Como consequência da política implementada no corrente ano letivo de manuais gratuitos para o 1º ano do 1º ciclo, as famílias pouparam cerca de 30 euros, em média, face a 2015, gastando este ano cerca de 37 euros”.

Para o primeiro ano do primeiro ciclo, as famílias tiveram que comprar em média menos um manual em comparação com o ano letivo passado. O estudo observa que “a oferta se limita aos manuais, não abrangendo livros de exercícios”.
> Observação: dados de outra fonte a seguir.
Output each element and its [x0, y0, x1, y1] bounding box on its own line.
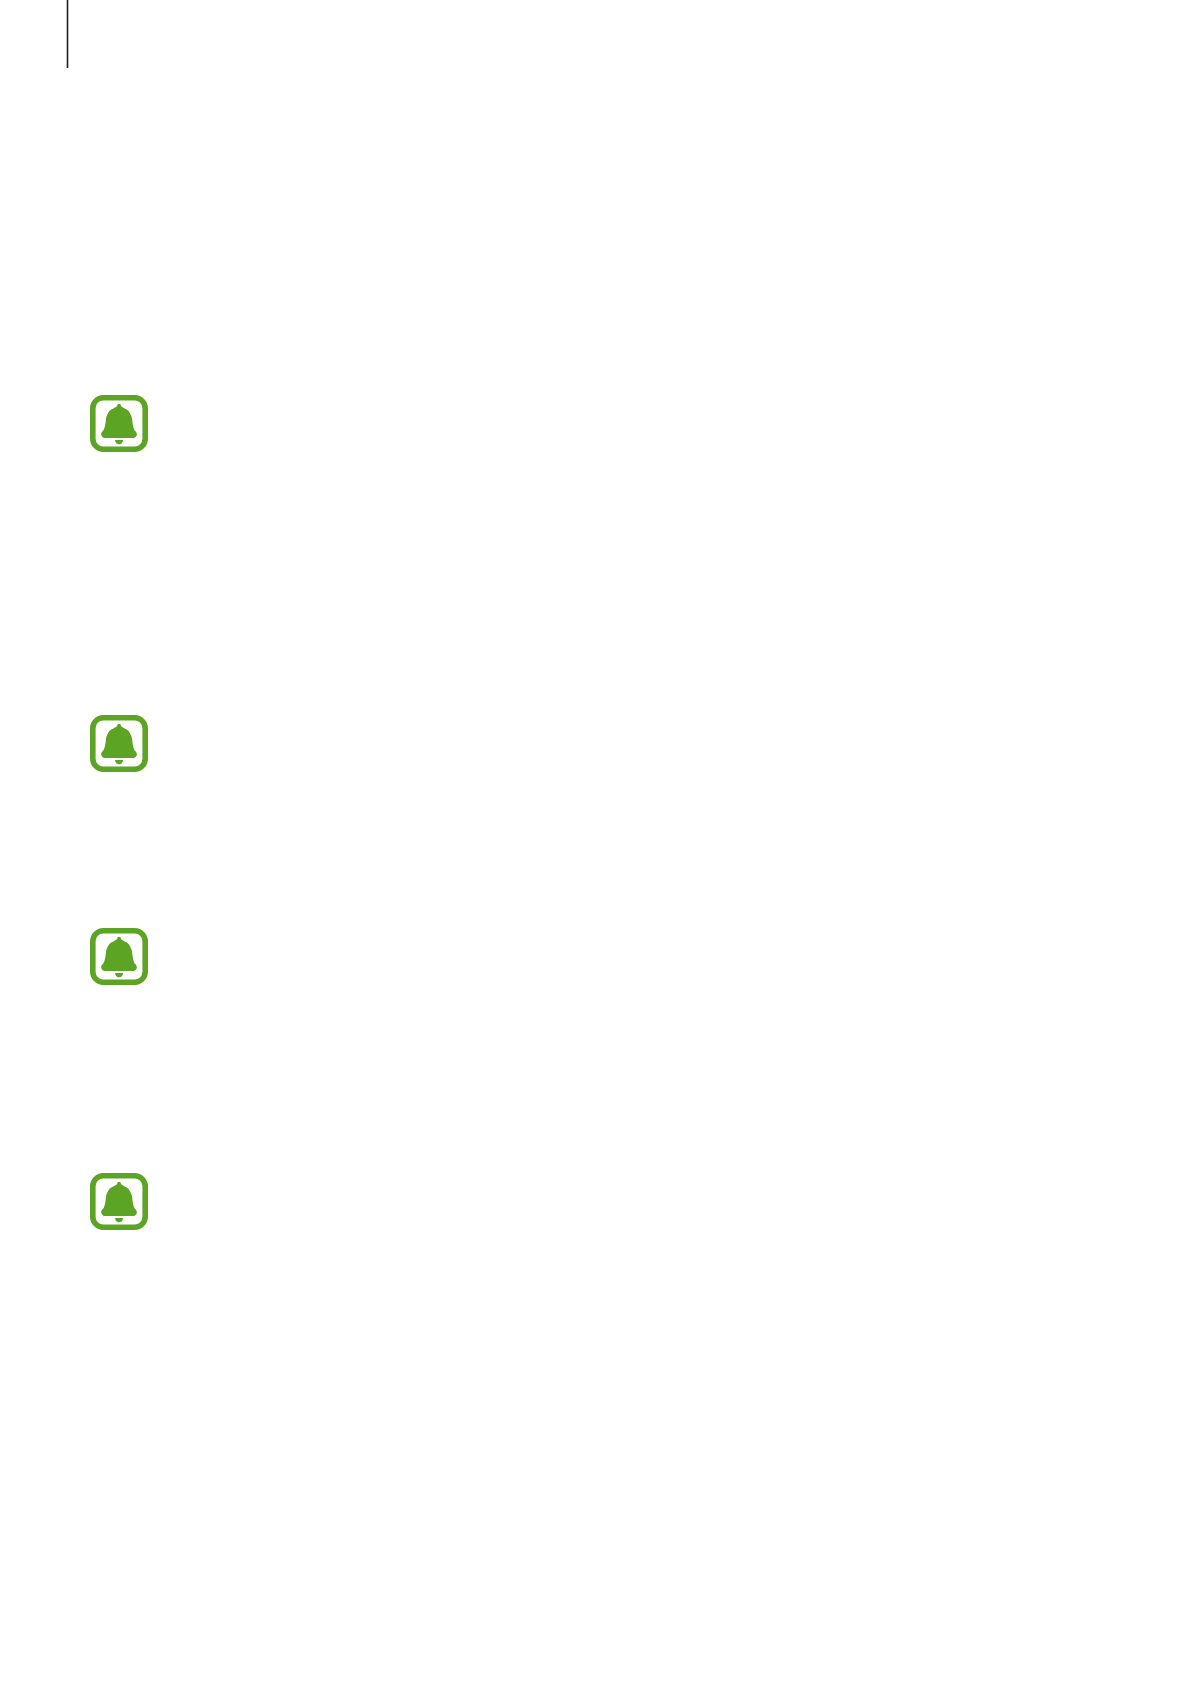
button[interactable]: Notification notice — [90, 928, 148, 985]
button[interactable]: Notification notice — [0, 715, 1191, 928]
button[interactable]: Notification notice — [90, 1173, 148, 1230]
button[interactable]: Notification notice — [0, 1173, 1191, 1684]
button[interactable]: Notification notice — [0, 928, 1191, 1173]
button[interactable]: Notification notice — [90, 715, 148, 772]
button[interactable]: Notification notice — [90, 395, 148, 452]
button[interactable]: Notification notice — [0, 395, 1191, 715]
Alguns pais disseram que preferiram comprar os manuais, uma vez que os teriam de devolver no final do ano.

Ao mesmo tempo, no primeiro ciclo, não é possível reutilizar manuais escolares porque os alunos escrevem nos próprios livros “com muita força e os professores corrigem a caneta”.

Gastos com livros

Este mesmo barómetro fez contas ao valor médio gasto por filho, no ano letivo 2016/17: 123 euros, menos do que no ano anterior, em que se gastou 131 euros.

É no terceiro ciclo (7º, 8º e 9º anos de escolaridade) que as famílias enfrentam maiores encargos, com um montante gasto de cerca de 160 euros por filho”.
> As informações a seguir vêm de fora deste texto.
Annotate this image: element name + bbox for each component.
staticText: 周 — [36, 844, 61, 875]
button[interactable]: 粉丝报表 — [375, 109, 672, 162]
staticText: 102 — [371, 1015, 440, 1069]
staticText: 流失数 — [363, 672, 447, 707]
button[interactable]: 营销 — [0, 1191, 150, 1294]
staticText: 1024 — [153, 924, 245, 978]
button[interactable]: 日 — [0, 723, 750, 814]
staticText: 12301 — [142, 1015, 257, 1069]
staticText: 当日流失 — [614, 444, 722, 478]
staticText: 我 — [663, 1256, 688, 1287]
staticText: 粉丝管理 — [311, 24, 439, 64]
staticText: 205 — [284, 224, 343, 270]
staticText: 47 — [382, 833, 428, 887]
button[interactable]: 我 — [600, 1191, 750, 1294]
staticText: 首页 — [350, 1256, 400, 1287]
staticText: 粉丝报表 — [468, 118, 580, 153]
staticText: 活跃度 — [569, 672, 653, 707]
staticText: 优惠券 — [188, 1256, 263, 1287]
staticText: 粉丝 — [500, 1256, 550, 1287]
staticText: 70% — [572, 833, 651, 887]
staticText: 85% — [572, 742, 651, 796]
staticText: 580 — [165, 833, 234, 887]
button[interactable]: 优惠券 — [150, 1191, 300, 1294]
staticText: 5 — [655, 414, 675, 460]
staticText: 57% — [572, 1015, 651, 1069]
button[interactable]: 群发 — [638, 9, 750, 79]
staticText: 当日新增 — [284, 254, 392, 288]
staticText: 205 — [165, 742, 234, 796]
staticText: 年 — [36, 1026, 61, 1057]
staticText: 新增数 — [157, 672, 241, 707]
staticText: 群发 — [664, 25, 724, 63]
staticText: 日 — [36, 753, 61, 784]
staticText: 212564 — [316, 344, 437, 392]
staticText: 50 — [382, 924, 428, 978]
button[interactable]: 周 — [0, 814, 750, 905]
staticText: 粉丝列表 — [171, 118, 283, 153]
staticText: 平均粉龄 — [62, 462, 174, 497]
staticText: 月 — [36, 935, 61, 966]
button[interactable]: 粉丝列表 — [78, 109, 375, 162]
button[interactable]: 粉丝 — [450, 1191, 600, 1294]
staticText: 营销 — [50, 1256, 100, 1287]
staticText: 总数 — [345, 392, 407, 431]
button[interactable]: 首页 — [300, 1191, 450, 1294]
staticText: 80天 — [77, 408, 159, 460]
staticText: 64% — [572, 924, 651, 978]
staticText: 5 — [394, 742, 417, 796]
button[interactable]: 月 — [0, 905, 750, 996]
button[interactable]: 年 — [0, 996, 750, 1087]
O maior encargo médio registou-se no 11º ano de escolaridade, com 182 euros, enquanto no ano de 2015/16 os maiores encargos se tinham sentido no 9º e 10º anos, com 203 e 221 euros, respetivamente.

Reutilização de manuais

Quanto à passagem de mãos de manuais, o número médio daqueles que foram reutilizados é de apenas um, tal como no ano passado. Somente no 3º ciclo esse número sobe para três.

Em média, os alunos necessitam de sete a oito manuais em cada ano letivo, sendo utilizados cinco a seis manuais no primeiro ciclo, nove a dez no segundo, 10 a 11 no terceiro e seis a sete manuais no secundário;

A Associação Portuguesa de Famílias Numerosas apela ao alargamento do apoio aos restantes anos de escolaridade e à inclusão dos livros de exercícios.

Para a APFN, “é urgente” a adoção de boas práticas de reutilização, como a proibição de escrita nos manuais ou livros de exercícios, permitindo aos bancos de manuais escolares cumprirem a sua função.

O inquérito decorreu no passado mês de novembro e envolveu 1.013 alunos.